At the launch on May 31, visitors and artists had the opportunity to mingle and admire more than 162 pieces in a cross-section of styles that make up the “Tomorrow Land” exhibition of student artwork from six Walkers Art Clubs. The after-school art clubs, now in their 11th year, have more than 300 participants ranging from preschoolers to high school students, including young people with special needs.
Instructors include Monica Powery, Simone Scott, David Bridgeman, Sarah McDougall and Chris Mann.
Through a combination of hands-on instruction and individual experimentation with art foundation principles, art club participants learn techniques, art history, self-confidence and how to form and articulate opinions about the work they are creating. In addition to individual art projects, students work collaboratively on projects that connect participants to one another across sociocultural divides and encourage them to appreciate the unique abilities of their peers.
“Visitors can expect to see many creative and colorful pieces by students, including drawings, paintings, chalk art, crafts, collage, mixed media, thatch work, masks and a host of installations,” said curator Candace Welcome.
“We will be showcasing installations of sea creatures, human figures, junk art and even a large rocket ship.”
She explained that she and instructor Monica Powery devised the rocket ship as a group project.
“In the first stages, we made a plan to design the body of the rocket ship based on Randy Chollette’s piece in the ‘Native Sons’ exhibition called ‘Love Is.’ We achieved this by drawing an illustration of the rocket ship and listing all the materials which we used over the year to complete it,” said Ms. Welcome.
“During class, we divided the tasks into three groups, making sure that each activity allowed the toddlers to participate with the help of their parents or guardians. This activity continued for two lessons, and for the first time in the pre-schoolers’ program this year, the kids were engaged in learning to create with a team of other little ones. This was a perfect way to teach the kids the value of teamwork and how to appreciate each child’s unique mark.”
Walkers senior partner Mark Lewis noted that Walkers has worked closely with the National Gallery on a variety of children’s arts initiatives since 2002.
“The Walkers Art Club is a creative, engaging, and accessible after-school program which enables students of different age groups from both public and private schools to meet and interact over art,” he said.
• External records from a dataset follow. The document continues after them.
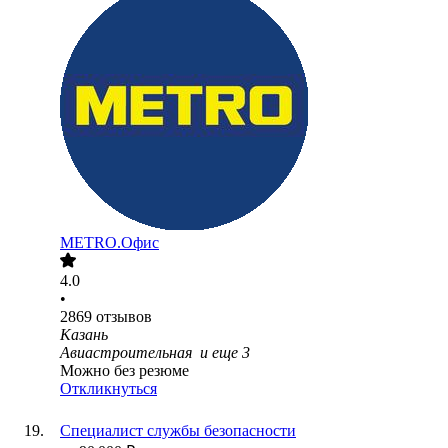
METRO.Офис
4.0
•
2869
отзывов
Казань
Авиастроительная
и еще
3
Можно без резюме
Откликнуться
Специалист службы безопасности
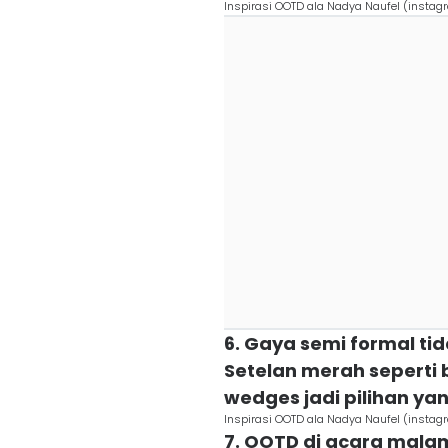
Inspirasi OOTD ala Nadya Naufel (insta
6. Gaya semi formal tid
Setelan merah seperti b
wedges jadi pilihan ya
Inspirasi OOTD ala Nadya Naufel (insta
7. OOTD di acara malam,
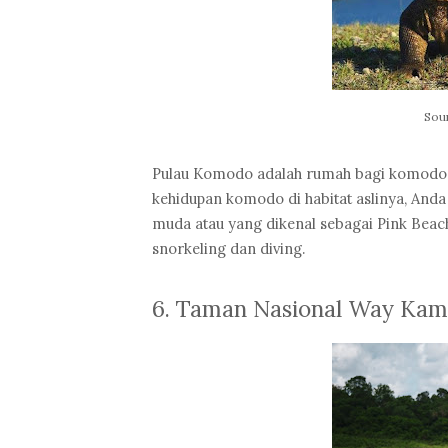
Sour
Pulau Komodo adalah rumah bagi komodo, ka
kehidupan komodo di habitat aslinya, Anda
muda atau yang dikenal sebagai Pink Beach
snorkeling dan diving.
6. Taman Nasional Way Ka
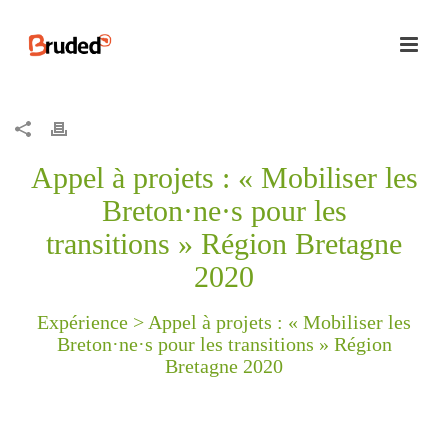
Appel à projets : « Mobiliser les
Breton·ne·s pour les
transitions » Région Bretagne
2020
Expérience >
Appel à projets : « Mobiliser les
Breton·ne·s pour les transitions » Région
Bretagne 2020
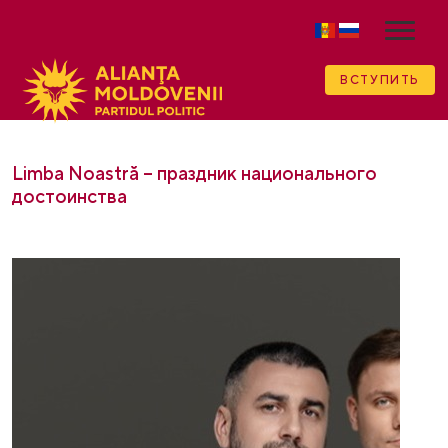
ВСТУПИТЬ
Limba Noastră – праздник национального
достоинства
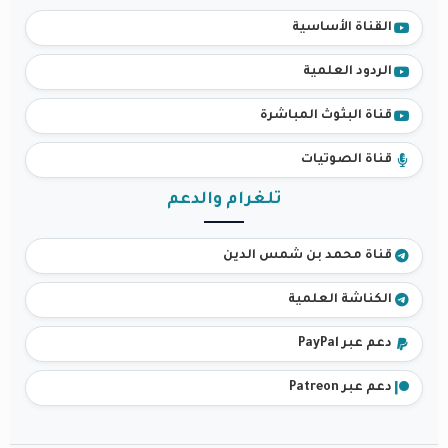
القناة الأساسية
الردود العلمية
قناة البثوث المباشرة
قناة الصوتيات
تلغرام والدعم
قناة محمد بن شمس الدين
الكناشة العلمية
دعم عبر PayPal
دعم عبر Patreon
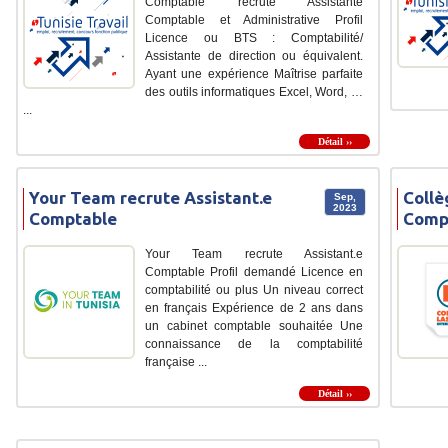
Comptable recrute Assistante
Comptable et Administrative Profil
Licence ou BTS : Comptabilité/
Assistante de direction ou équivalent.
Ayant une expérience Maîtrise parfaite
des outils informatiques Excel, Word, …
...
Détail ››
Your Team recrute Assistant.e
Collè
Sep,
2023
Comptable
Comp
Your Team recrute Assistant.e
Comptable Profil demandé Licence en
comptabilité ou plus Un niveau correct
en français Expérience de 2 ans dans
un cabinet comptable souhaitée Une
connaissance de la comptabilité
française ...
Détail ››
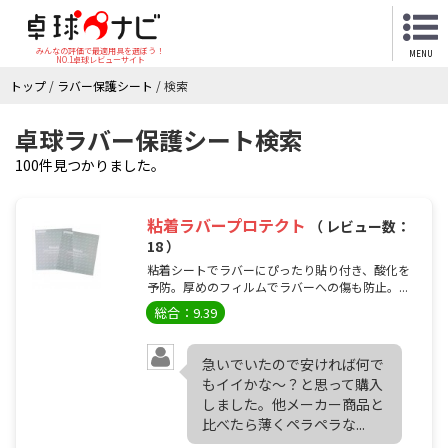
みんなの評価で最適用具を選ぼう！
MENU
NO.1卓球レビューサイト
トップ
/
ラバー保護シート
/
検索
卓球ラバー保護シート検索
100件見つかりました。
粘着ラバープロテクト
（ レビュー数：
18 ）
粘着シートでラバーにぴったり貼り付き、酸化を
予防。厚めのフィルムでラバーへの傷も防止。...
総合：9.39
急いでいたので安ければ何で
もイイかな～？と思って購入
しました。他メーカー商品と
比べたら薄くペラペラな...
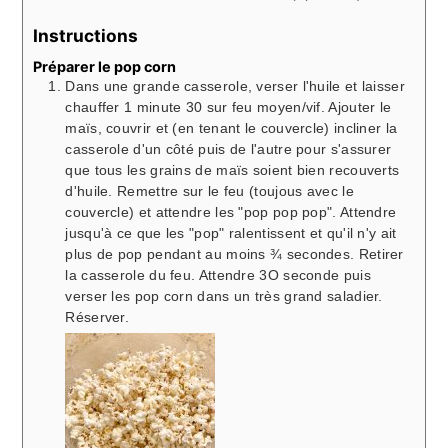
Instructions
Préparer le pop corn
Dans une grande casserole, verser l'huile et laisser
chauffer 1 minute 30 sur feu moyen/vif. Ajouter le
maïs, couvrir et (en tenant le couvercle) incliner la
casserole d'un côté puis de l'autre pour s'assurer
que tous les grains de maïs soient bien recouverts
d'huile. Remettre sur le feu (toujous avec le
couvercle) et attendre les "pop pop pop". Attendre
jusqu'à ce que les "pop" ralentissent et qu'il n'y ait
plus de pop pendant au moins ¾ secondes. Retirer
la casserole du feu. Attendre 3O seconde puis
verser les pop corn dans un très grand saladier.
Réserver.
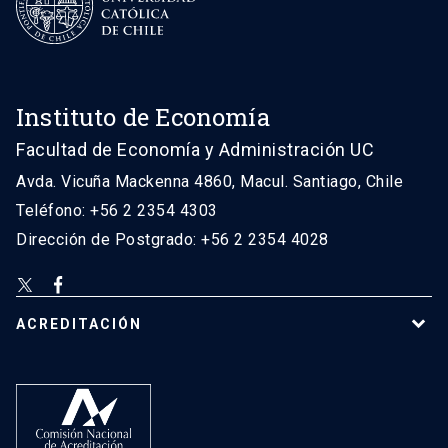
Instituto de Economía
Facultad de Economía y Administración UC
Avda. Vicuña Mackenna 4860, Macul. Santiago, Chile
Teléfono: +56 2 2354 4303
Dirección de Postgrado: +56 2 2354 4028
ACREDITACIÓN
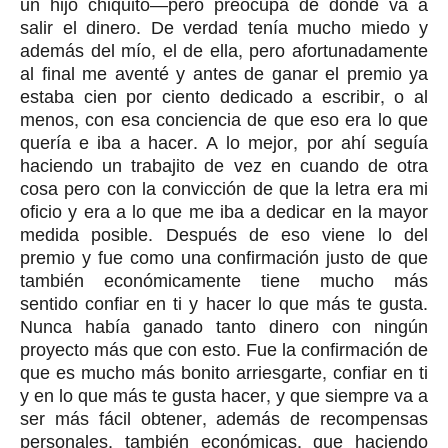
un hijo chiquito—pero preocupa de dónde va a
salir el dinero. De verdad tenía mucho miedo y
además del mío, el de ella, pero afortunadamente
al final me aventé y antes de ganar el premio ya
estaba cien por ciento dedicado a escribir, o al
menos, con esa conciencia de que eso era lo que
quería e iba a hacer. A lo mejor, por ahí seguía
haciendo un trabajito de vez en cuando de otra
cosa pero con la convicción de que la letra era mi
oficio y era a lo que me iba a dedicar en la mayor
medida posible. Después de eso viene lo del
premio y fue como una confirmación justo de que
también económicamente tiene mucho más
sentido confiar en ti y hacer lo que más te gusta.
Nunca había ganado tanto dinero con ningún
proyecto más que con esto. Fue la confirmación de
que es mucho más bonito arriesgarte, confiar en ti
y en lo que más te gusta hacer, y que siempre va a
ser más fácil obtener, además de recompensas
personales, también económicas, que haciendo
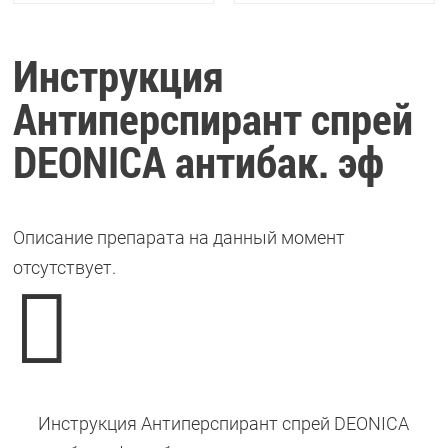
Инструкция
Антиперспирант спрей
DEONICA антибак. эф
Описание препарата на данный момент
отсутствует.

Инструкция Антиперспирант спрей DEONICA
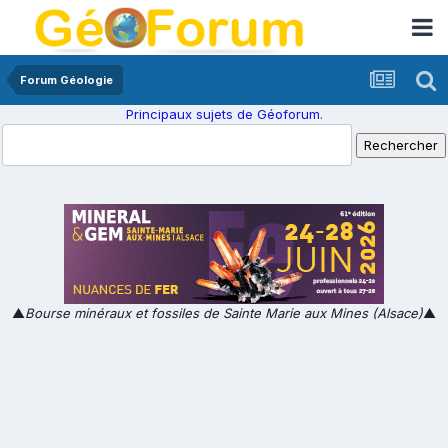
Forum Géologie
Principaux sujets de Géoforum.
▲
Bourse minéraux et fossiles de Sainte Marie aux Mines (Alsace)
▲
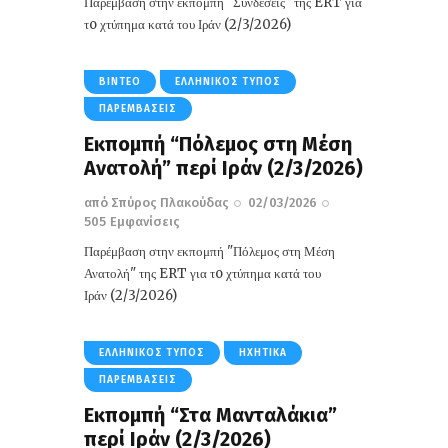
Παρέμβαση στην εκπομπή "Συνδέσεις" της ERT για
τo χτύπημα κατά του Ιράν (2/3/2026)
ΒΊΝΤΕΟ
ΕΛΛΗΝΙΚΌΣ ΤΎΠΟΣ
ΠΑΡΕΜΒΆΣΕΙΣ
Εκπομπή “Πόλεμος στη Μέση
Ανατολή” περί Ιράν (2/3/2026)
από
Σπύρος Πλακούδας
02/03/2026
505
Εμφανίσεις
Παρέμβαση στην εκπομπή "Πόλεμος στη Μέση
Ανατολή" της ERT για τo χτύπημα κατά του
Ιράν (2/3/2026)
ΕΛΛΗΝΙΚΌΣ ΤΎΠΟΣ
ΗΧΗΤΙΚΆ
ΠΑΡΕΜΒΆΣΕΙΣ
Εκπομπή “Στα Μανταλάκια”
περί Ιράν (2/3/2026)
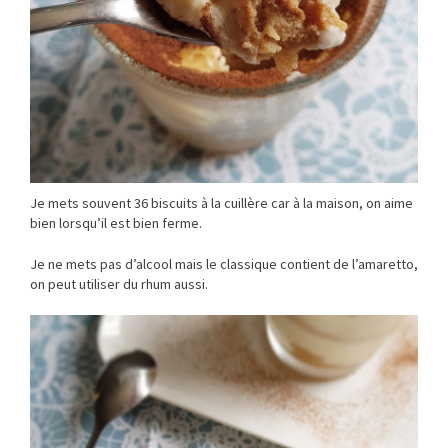
Je mets souvent 36 biscuits à la cuillère car à la maison, on aime
bien lorsqu’il est bien ferme.
Je ne mets pas d’alcool mais le classique contient de l’amaretto,
on peut utiliser du rhum aussi.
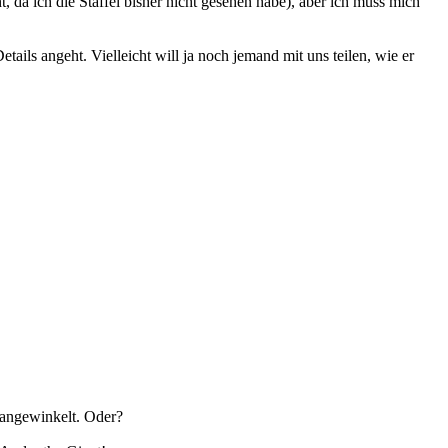
, da ich die Staffel bisher nicht gesehen habe), aber ich muss mich
ils angeht. Vielleicht will ja noch jemand mit uns teilen, wie er
e angewinkelt. Oder?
“We are immensely proud of the program and delighted to be invited to open the third annual Walkers Art Club exhibition, [and] we are looking forward to seeing the inspiring array of artwork on display and witnessing firsthand the remarkable talent of Cayman’s young artists.”
Numerous accolades from parents and teachers of children taking part in the clubs reflect the positive impact the program is having on the lives of the participants, especially in allowing them express themselves in alternative ways, and by giving them access to art instruction that is otherwise out of reach.
“As we aim to develop talent and nurture creativity at the National Gallery, we look forward to watching students from the Walkers Art Clubs pursue further qualifications in the arts and to becoming our creative innovators of tomorrow,” said the gallery’s operations and programs manager, Tanya Whiteside.
“We commend Walkers for their long-term commitment to this program and are grateful for their ongoing support,” said gallery director, Natalie Urquhart.
The “Tomorrow Land” exhibition runs until June 15.